Improve this question
Coming from Python, where I would simply use type() to find out the type of an object, C, lacking introspection, is forcing me to better grasp its data types, their relatedness, and pointers, before moving on to more advanced topics. This is a good thing. So I have the following piece of code, which I will tweak in various ways and try understand the resulting behavior:
int main(int argc, char *argv[])
{
int i = 0;
for(i = 0; argv[1][i] != '\0'; i++) {
printf("%d\n", argv[1][i]);
char letter = argv[1][i];
switch(letter) {
case 2:
printf("%d: 2\n", i);
break;
If I run this and pass the number 2 as a single argument, nothing happens.

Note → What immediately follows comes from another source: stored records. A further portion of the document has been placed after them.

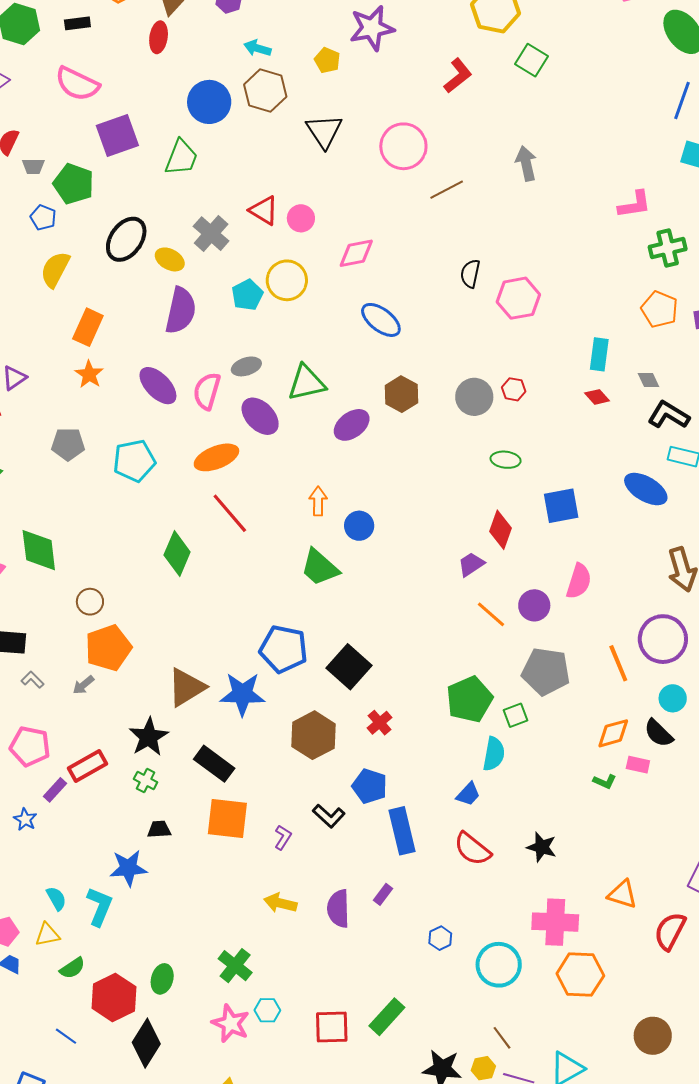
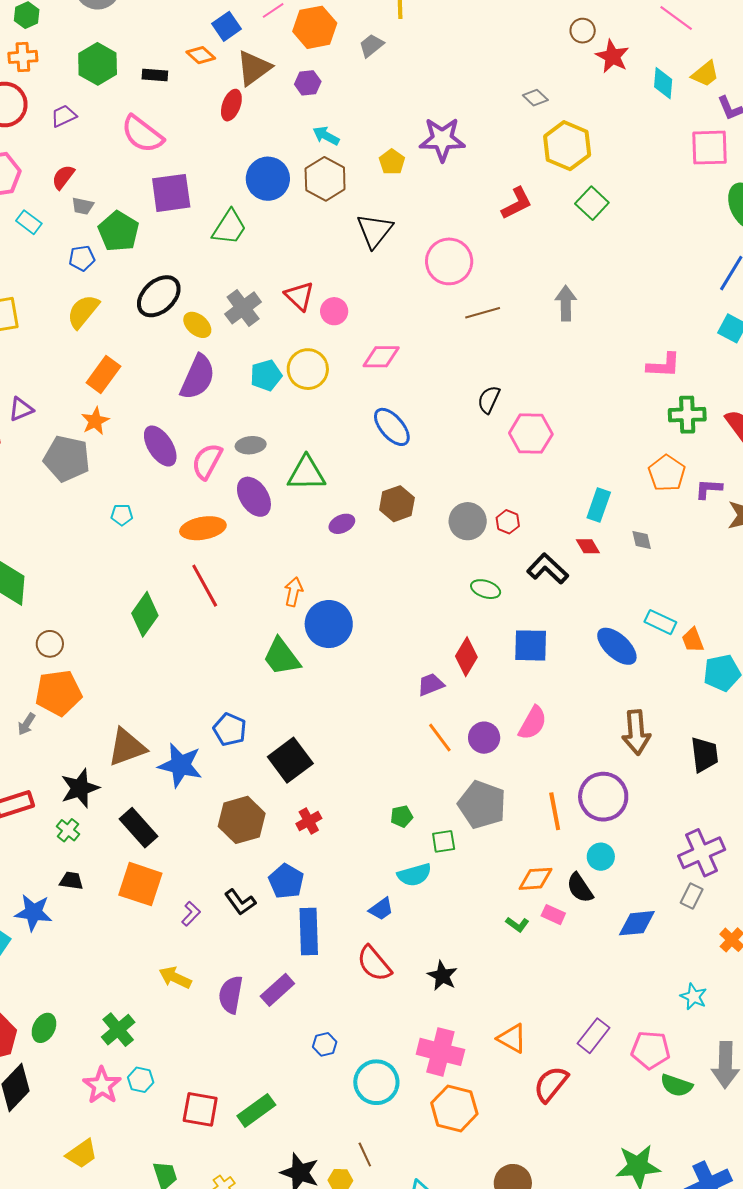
blue pentagon: (43, 217) -> (82, 258), turned 30
black L-shape: (669, 415) -> (548, 569), moved
purple ellipse: (352, 425) -> (342, 524), size x0.7
gray pentagon: (68, 444) -> (67, 459), moved, size x1.4
cyan pentagon: (134, 461) -> (122, 515), size x0.5
blue circle: (359, 526) -> (329, 624), size x1.6
blue pentagon: (284, 649) -> (230, 729), size x0.7
gray arrow: (83, 685) -> (26, 724), turned -30
green pentagon: (469, 699) -> (402, 816), size x0.5
cyan semicircle: (494, 754) -> (414, 875), turned 52
purple rectangle: (383, 894) -> (277, 990), size x1.6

My understanding then is that because I have defined argv1[i] as a char, comparing it to 2 (an int) will return false, hence the code does not get called. And indeed, if I change the case from 2 to '2', the code does get called. Makes sense, but it leads me to my first question:
Q1. I have read in various places that to C, a character and an integer are essentially the same thing. So why doesn't C "know" that the 2 passed as an argument should be interpreted as an integer and not a string? After all, C allows me to, for example, use the %d string formatter for characters.
If I then change the type of variable letter from a char to an int:
int letter = argv[1][i];
... I still get the same behavior as in the first variant (i.e. nothing happens), even though now I am apparently comparing an int to and int in the case statement. This leads me to surmise that although I am defining letter now as an int, C is still reading it in as a char on the command line, and just calling it an int isn't enough to change it's type from the point of view of subsequent program flow.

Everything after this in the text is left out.